Wherever the word "click" appears in a line of the data, that line should be copied.

## Material provided
------

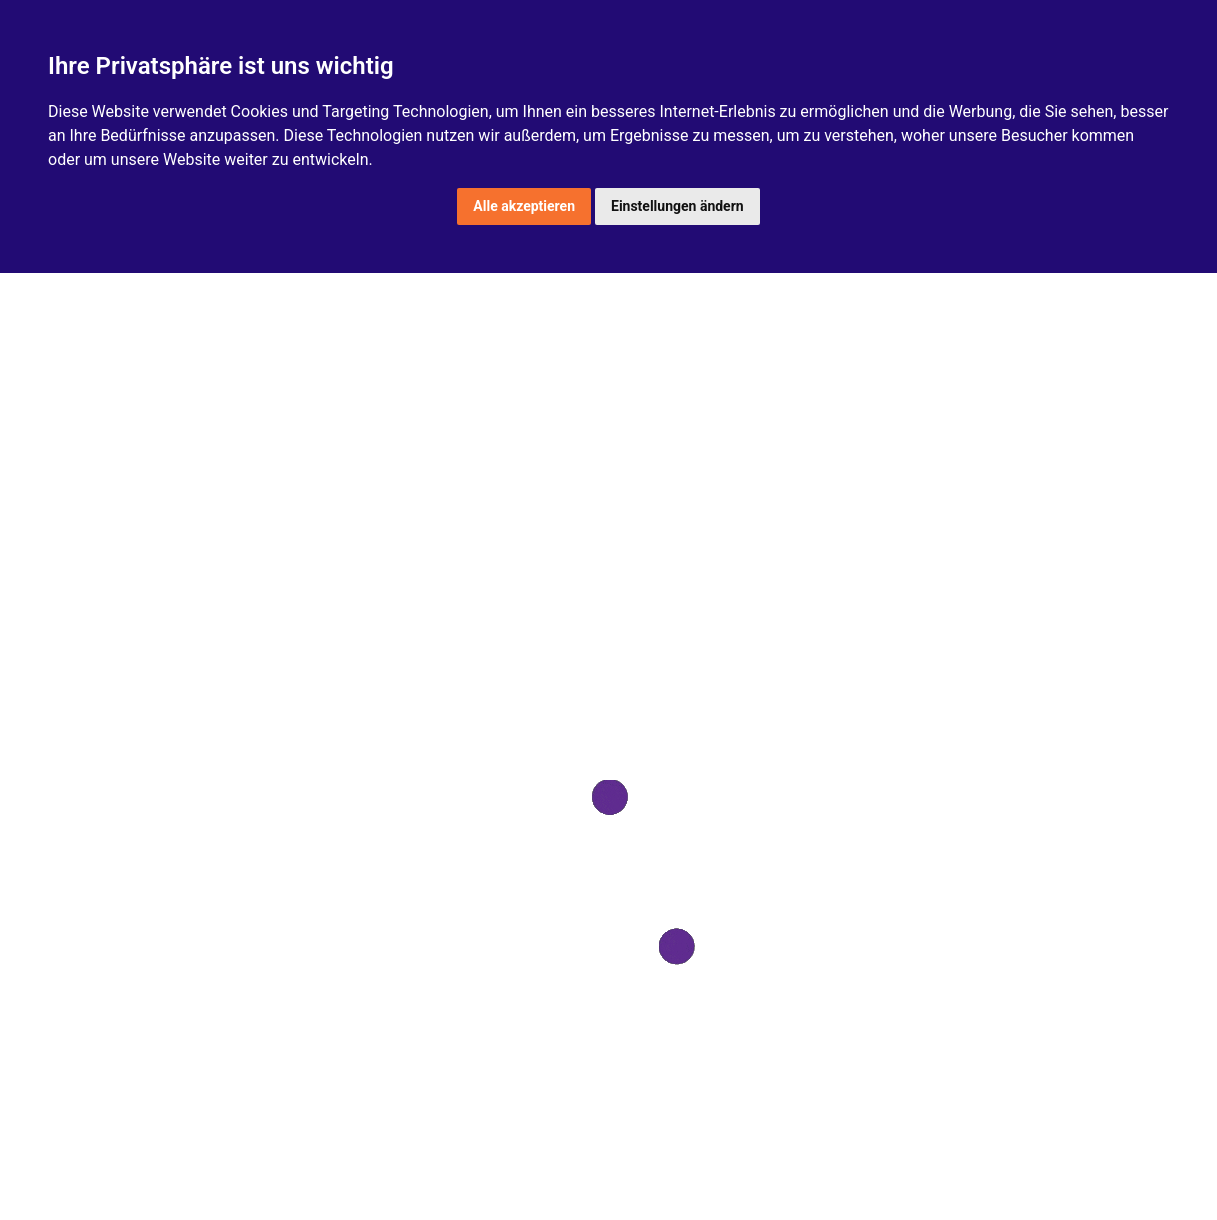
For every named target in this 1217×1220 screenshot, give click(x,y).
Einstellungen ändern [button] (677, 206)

------

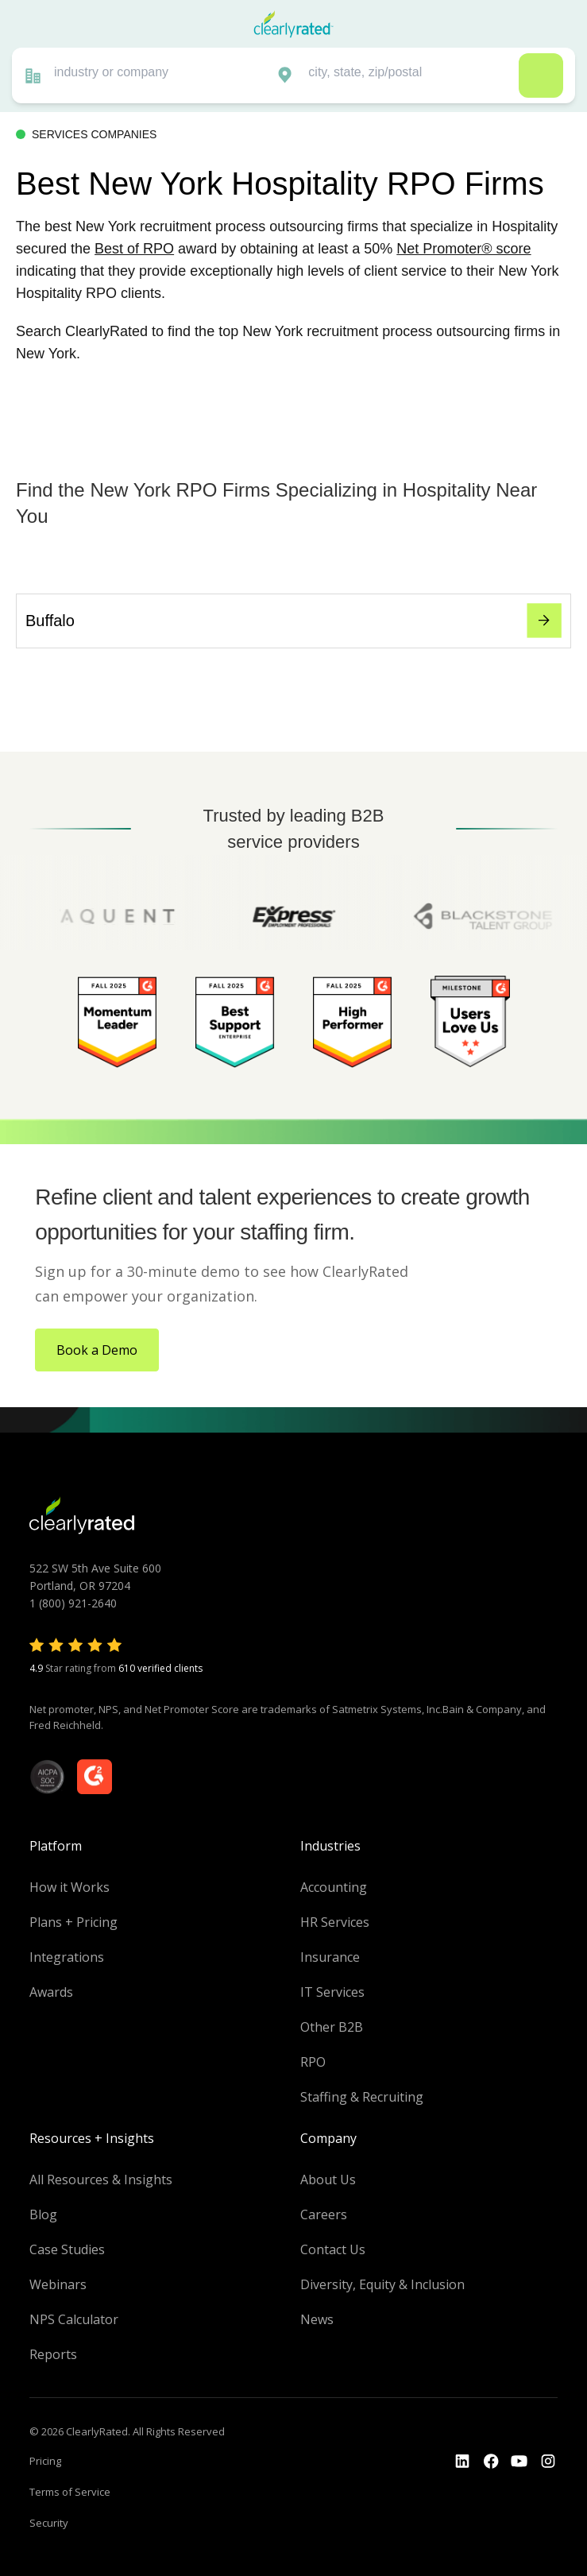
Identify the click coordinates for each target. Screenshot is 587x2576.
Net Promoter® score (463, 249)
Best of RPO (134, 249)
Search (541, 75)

------

## Exercise output
For every named target in this 1217×1220 screenshot, give click(x,y).
Identify the click coordinates for each target. Screenshot is 587x2576.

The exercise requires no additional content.